3. Embrace Visual Storytelling Pair your written content with eye-catching visuals. A powerful image or video can convey emotions, tell a story, and stop users mid-scroll. Whether it’s an impactful photo from your latest project or a short video showcasing your team’s dedication, visuals enhance the effectiveness of your message. Personal photos are best, but if you can’t, stock photos are just fine.

4. Keep It Concise Brevity is key on social media platforms where character limits often apply. Get to the heart of your message quickly. If your content requires more explanation, consider writing a blog post, article, or landing page for interested users to explore further. People will read longer posts if the content is good and it’s formatted well. Posts should be as long as they need to be to get the point across, concisely!

5. Tell Stories that Connect Stories have an incredible ability to resonate with people. Share anecdotes about the individuals your nonprofit has helped or the challenges you’ve overcome. Personal narratives foster empathy and make your cause relatable. People remember stories about the individuals you serve vs the community at large or stats. 

6. Inspire Action Every piece of content should have a clear call to action (CTA). Whether it’s donating, signing a petition, attending an event, or sharing your post, guide your audience on what to do next. Use action-oriented language to encourage engagement. Make it super easy for them to know what to do.

7. Utilize User-Generated Content Encourage your supporters to create content related to your cause. Sharing user-generated content not only showcases your community but also boosts engagement and authenticity. Reposting a supporter’s testimonial or photo can be incredibly impactful.

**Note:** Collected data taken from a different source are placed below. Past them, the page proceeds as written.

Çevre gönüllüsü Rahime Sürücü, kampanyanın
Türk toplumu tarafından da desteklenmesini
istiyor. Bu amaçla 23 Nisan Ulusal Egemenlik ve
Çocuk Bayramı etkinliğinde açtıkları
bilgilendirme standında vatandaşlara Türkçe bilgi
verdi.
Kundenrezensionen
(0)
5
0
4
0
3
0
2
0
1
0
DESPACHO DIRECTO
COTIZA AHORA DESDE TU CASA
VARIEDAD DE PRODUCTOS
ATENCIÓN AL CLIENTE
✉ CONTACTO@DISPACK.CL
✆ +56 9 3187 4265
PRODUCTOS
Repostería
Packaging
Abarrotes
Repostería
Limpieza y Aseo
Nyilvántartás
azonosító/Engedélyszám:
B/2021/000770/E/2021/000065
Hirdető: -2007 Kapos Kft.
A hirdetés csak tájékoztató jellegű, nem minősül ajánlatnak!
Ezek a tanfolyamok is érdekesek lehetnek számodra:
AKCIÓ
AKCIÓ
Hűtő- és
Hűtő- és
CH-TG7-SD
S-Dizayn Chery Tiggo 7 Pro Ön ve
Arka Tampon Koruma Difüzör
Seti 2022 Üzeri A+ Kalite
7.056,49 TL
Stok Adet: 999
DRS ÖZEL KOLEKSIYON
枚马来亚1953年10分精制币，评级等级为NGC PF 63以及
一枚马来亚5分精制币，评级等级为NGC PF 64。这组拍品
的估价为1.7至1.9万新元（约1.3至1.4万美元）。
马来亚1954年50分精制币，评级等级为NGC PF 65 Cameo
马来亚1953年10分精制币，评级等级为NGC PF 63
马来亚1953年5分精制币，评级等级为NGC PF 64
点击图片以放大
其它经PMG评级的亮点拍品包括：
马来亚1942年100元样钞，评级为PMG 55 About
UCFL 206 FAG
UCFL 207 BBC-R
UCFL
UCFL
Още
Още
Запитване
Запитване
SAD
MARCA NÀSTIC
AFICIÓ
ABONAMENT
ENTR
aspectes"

8. Educate and Inform Use your social media platform as an educational hub. Share informative posts, statistics, and insights related to your cause. Becoming a reliable source of information positions your nonprofit as an authority in your field.

9. Infuse Positivity and Hope Amidst the noise of social media, positivity stands out. Share stories of success, progress, and positive change. By doing so, you create a sense of hope and optimism that resonates with your audience.

10. A/B Testing and Adaptation Experiment with different content formats, styles, and posting times. Use A/B testing to compare the performance of different approaches. Regularly review your analytics to understand what content resonates the most and adapt your strategy accordingly.

11. Emojis and Hashtags Strategically incorporate emojis and hashtags to enhance your content’s visibility and emotional appeal. Emojis can add a touch of personality, while relevant hashtags make your posts discoverable by a broader audience.

12. Stay Authentic and Transparent Authenticity builds trust. Be transparent about your nonprofit’s goals, challenges, and progress. Share behind-the-scenes glimpses to humanize your organization and showcase the real faces behind your work.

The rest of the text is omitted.